というか、古い世代のCPU用のチップセットはセキュリティ面で問題を抱えていることもあるので、安全面を考えると基本は買い替えたほうがいいでしょう。

4. Sandy Bridgeおじさんの高齢化
それでもSandy Bridgeが良いんだ!という人がいます。
申し訳ないですが、それは「懐古厨」でしょう。
懐古厨ではなくても、古い製品に搭載されている機能が欲しくてアップグレードしたくないというのもあるでしょう。
確かに、新しい製品では、大人気の機能が何故か割愛されるということも少なくありません。
しかし、CPUは基本世代が新しいほど機能が進化し、機能の削除は少ないです。
そして、Core 2おじさん同様、Sandy Bridgeおじさんもそのうち高齢化するでしょう。
若い世代はCoffee LakeRyzenで競争し、おじさん達は旧世代CPUで必死に頑張るのです。
そして、いつかは寿命を迎え、Sandy Bridgeは伝説に残るのです。
というふざけた話(笑)でしたが、Sandy Bridgeもいつかは終わってしまうものです。
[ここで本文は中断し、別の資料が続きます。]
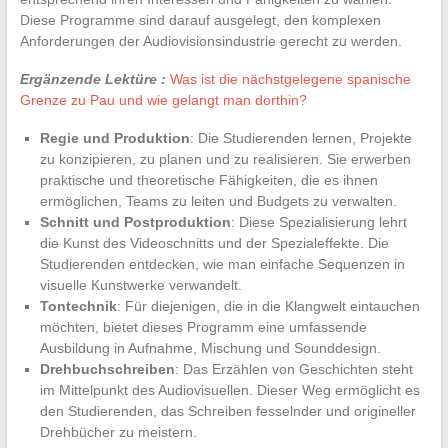
Diese Programme sind darauf ausgelegt, den komplexen
Anforderungen der Audiovisionsindustrie gerecht zu werden.
Ergänzende Lektüre :
Was ist die nächstgelegene spanische
Grenze zu Pau und wie gelangt man dorthin?
Regie und Produktion
: Die Studierenden lernen, Projekte
zu konzipieren, zu planen und zu realisieren. Sie erwerben
praktische und theoretische Fähigkeiten, die es ihnen
ermöglichen, Teams zu leiten und Budgets zu verwalten.
Schnitt und Postproduktion
: Diese Spezialisierung lehrt
die Kunst des Videoschnitts und der Spezialeffekte. Die
Studierenden entdecken, wie man einfache Sequenzen in
visuelle Kunstwerke verwandelt.
Tontechnik
: Für diejenigen, die in die Klangwelt eintauchen
möchten, bietet dieses Programm eine umfassende
Ausbildung in Aufnahme, Mischung und Sounddesign.
Drehbuchschreiben
: Das Erzählen von Geschichten steht
im Mittelpunkt des Audiovisuellen. Dieser Weg ermöglicht es
den Studierenden, das Schreiben fesselnder und origineller
Drehbücher zu meistern.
■次はHaswellおじさん? Windows7おじさん?

Sandy Bridgeおじさんが終了したところで、また新しい「何とかおじさん」が登場しそうな感じはしますが、次は一体どんなおじさんでしょうか?
Haswellおじさん」なんてのはありそうですね…
Haswellの4770K4790Kは2018年でも使っている人は多いですし、まだまだ現役で使えそうです。脆弱性問題で性能低下が噂されていますが、十分な性能があるため、実質的な影響は少なそうです。

または「Windows7おじさん」でしょうか。

Windows10が出て3年ほど経過しましたが、おそらく2020年になってもそれなりにWindows7を使っているおじさんは多そうです。
2025年頃には、「Coffee Lakeおじさん」とかが生まれるのでしょうか。


■結論

長々と書いてしまいましたが、結論は以下の通りです。

最新技術を楽しみたいなら、最新のハードを使え!
最新技術を楽しみたくなくても、基本的に最新のハードを使え!
どうしても旧世代を使いたいなら、セキュリティなどを考慮しつつ使え!



こんな駄文を読んでいただき、ありがとうございました。



2018/4/19 追記
読みにくい文字があるということで、修正いたしました。